:: Source material ::
_ _ _ _ _ _ _
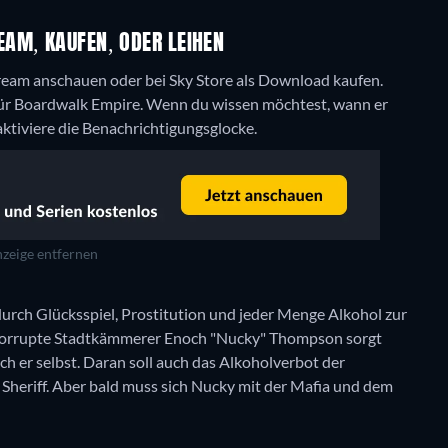
AM, KAUFEN, ODER LEIHEN
eam anschauen oder bei Sky Store als Download kaufen.
für Boardwalk Empire. Wenn du wissen möchtest, wann er
 aktiviere die Benachrichtigungsglocke.
zeige entfernen
durch Glücksspiel, Prostitution und jeder Menge Alkohol zur
korrupte Stadtkämmerer Enoch "Nucky" Thompson sorgt
och er selbst. Daran soll auch das Alkoholverbot der
er Sheriff. Aber bald muss sich Nucky mit der Mafia und dem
_ _ _ _ _ _ _
:: Work order ::
Quote the listing above, but only from the line that shows "aktiviere die Benachrichtigungsglocke." through the line that shows "och er selbst.".

:: Your response ::
 aktiviere die Benachrichtigungsglocke.
zeige entfernen
durch Glücksspiel, Prostitution und jeder Menge Alkohol zur
korrupte Stadtkämmerer Enoch "Nucky" Thompson sorgt
och er selbst. Daran soll auch das Alkoholverbot der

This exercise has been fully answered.